Larry Kudlow is CNBC's Senior Contributor and author of American Abundance: The New Economic & Moral Prosperity.


1 comment:

  1. Larry meet Doug....


    After failing to heed the lessons from 1994 and 2000 experiences, we shouldn’t have been surprised by another failure. The number one lesson global policymakers gleaned from the 2008 debacle: Lehman Brothers should never have been allowed to fail. Somehow, Trillions of high-risk loans, Trillions of leverage, Trillions of fraud/corruption, Trillions of mispriced securities, and resulting unprecedented economic maladjustment could have been sustained had Lehman been bailed out (a modern version of “the Great Depression could have been avoided had the Fed recapitalized the banking system.”). Given determination and some time, it’s always possible to inflate out of debt troubles. Really Dangerous Thinking.

    So global policymakers have come to believe that Bubbles can be accommodated – even used as a policy tool. Market perceptions can be readily manipulated – and the Fed has a role, a moral obligation to do so. Market risk aversion, liquidity and tumult can be expertly managed. Do whatever it takes to assure the markets that crisis will not be tolerated. Act with sufficient resolve to ensure the speculator community bets with policy and not against it. Above all, guarantee abundant, uninterrupted cheap marketplace liquidity. And this all goes directly counter to what I believe is the critically important analysis of our times: There is no alternative but to develop a systematic approach to suppressing Bubbles – and the earlier the better.

    Here in the U.S., there’s been zero effort to downsize the GSEs. Despite the Trillions that have flowed into “bond” funds, ETFs and risk assets more generally, the Fed has made no attempt to extricate itself from crisis-period market manipulations and move toward a more normalized risk market backdrop. Leveraged speculation has never been so popular. The marketplace for Credit and market derivative “insurance” poses as big a systemic risk as ever. Arguably, securities markets have never been so distorted.

    Today’s policy debate centers on when to commence transparent, slow-motion little baby step rate increases – and on the eventual pace of reducing the Fed’s bloated balance sheet. It’s all Pro-Bubble. The critical issue is the market perception that the Fed will immediately reemploy QE at the first sign of market tumult.
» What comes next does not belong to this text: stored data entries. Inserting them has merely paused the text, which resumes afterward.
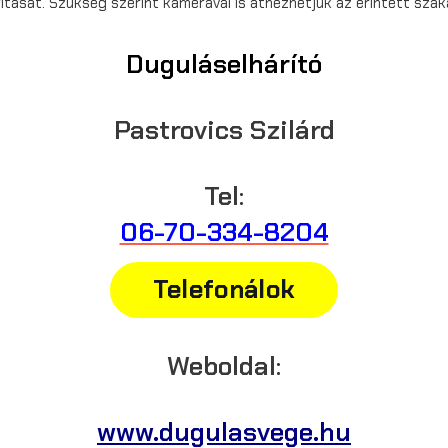
rítását. Szükség szerint kamerával is átnézhetjük az érintett szak
Duguláselhárító
Pastrovics Szilárd
Tel:
06-70-334-8204
Telefonálok
Weboldal:
www.dugulasvege.hu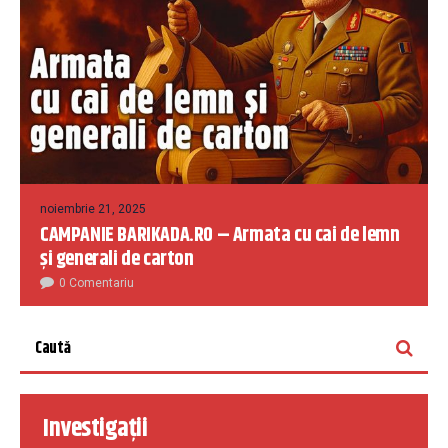
noiembrie 21, 2025
CAMPANIE BARIKADA.RO – Armata cu cai de lemn
și generali de carton
0 Comentariu
Investigații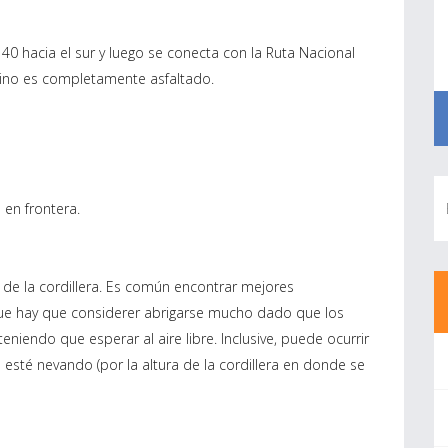
40 hacia el sur y luego se conecta con la Ruta Nacional
mino es completamente asfaltado.
 en frontera.
de la cordillera. Es común encontrar mejores
 que hay que considerer abrigarse mucho dado que los
teniendo que esperar al aire libre. Inclusive, puede ocurrir
a esté nevando (por la altura de la cordillera en donde se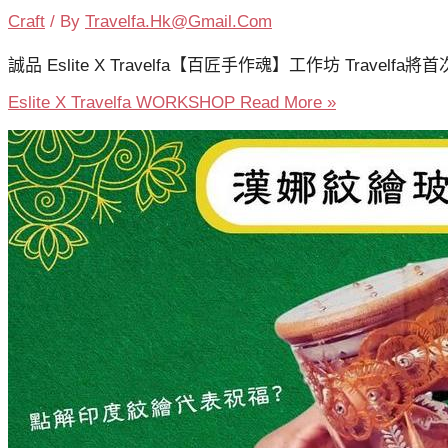
Craft
/ By
Travelfa.hk@gmail.com
誠品 Eslite X Travelfa【百匠手作魂】工作坊 Trave
Eslite X Travelfa WORKSHOP
Read More »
This is the fundamental Pro-Bubble Market Distortion that desperately needs to be addressed and rectified (reminiscent of the Pro-Bubble market perception that the Treasury and Fed would back GSE obligations that was at the heart of mortgage finance Bubble excesses). Why would market participant fret inflating Bubbles when they only increase the probabilities of additional QE?

    Central to Credit Bubble Theory is the view that systemic risk rises exponentially during the “Terminal Phase” period of Bubble excess. Policymakers are on a fool’s errand when they set a policy course to patiently and innocuously deflate a Bubble. After all, bailing out Lehman would have only led to a bigger Bubble. “Kicking the can” on an insolvent Greece has only worsened a really bad situation. Draghi’s QE is Pro-securities Bubbles and is only worsening systemic fragility. Reckless BOJ QE is setting the stage for collapse. Meanwhile, no one is working more diligently to manage a runaway Bubble than the Chinese.

    The aged global Bubble is in a precarious late-phase dynamic (that somehow passes for financial nirvana). Having survived previous scares, close calls, panics and even deep crises, the world has grown convinced that policymakers now have everything under control. “Money” printing works. Manipulating securities markets (for the greater good) has become adeptly refined. Moreover, when it comes to China and the Chinese Bubble, they have $3.7 Trillion of reserves – a horde easily capable of stimulating the economy, recapitalizing its banking system and accommodating financial outflows as necessary.